# Allis to the Rescue



## glenway (Mar 27, 2011)

Prep for deer seasons starts early. Already, the food plots have been disked twice. It's time to get some lime (increases ph of soil) and fertilizer in the ground but my 4-wheeler needs work and couldn't answer the bell. So, I rigged up my spreader to my old Allis Chalmers IB and got the job done.

What's odd about this is that this tractor has probably never seen any farm work in its 64-year lifetime, because it's not designed for that type of work; it's an industrial tractor. I needed 12-volt power for the spreader and the Allis fit the bill. Just zip tied it to the carrier attached to the hitch. Worked great.

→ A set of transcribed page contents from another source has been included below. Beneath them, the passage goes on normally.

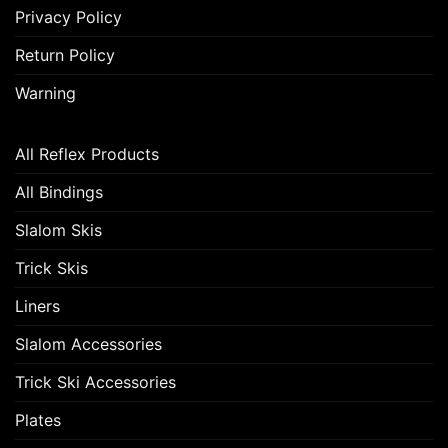
Privacy Policy
Return Policy
Warning
All Reflex Products
All Bindings
Slalom Skis
Trick Skis
Liners
Slalom Accessories
Trick Ski Accessories
Plates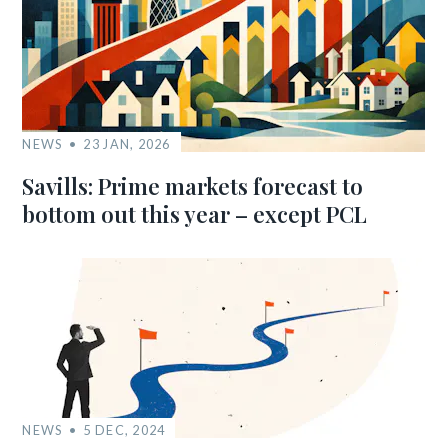
NEWS
23 JAN, 2026
Savills: Prime markets forecast to
bottom out this year – except PCL
NEWS
5 DEC, 2024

Sure made a dirty mess of the tractor, which has never been so dirty since being restored 3 years ago. Snowplowing is a clean sport but not so in the field. Got it washed up afterward and it will get spruced up and show-ready for display at a tractor show later this year.


----------



## fr3db3ar (Aug 6, 2011)

Sent from my SM-N975U using Tapatalk


----------



## pokeyjeeper (Sep 5, 2013)

Looks great


----------



## glenway (Mar 27, 2011)

Gonna use my ATV sprayer attached to the same carrier next.


----------



## hassell (Feb 9, 2010)

Looking good.


----------



## youngdon (Mar 10, 2010)

Brilliant idea Glen.


----------



## glenway (Mar 27, 2011)

My other tractors are 6-volt or hand-crank. Glad we put that Reese hitch on the Allis a few years ago. No 3-point hydraulics on the Allis like most tractors.


----------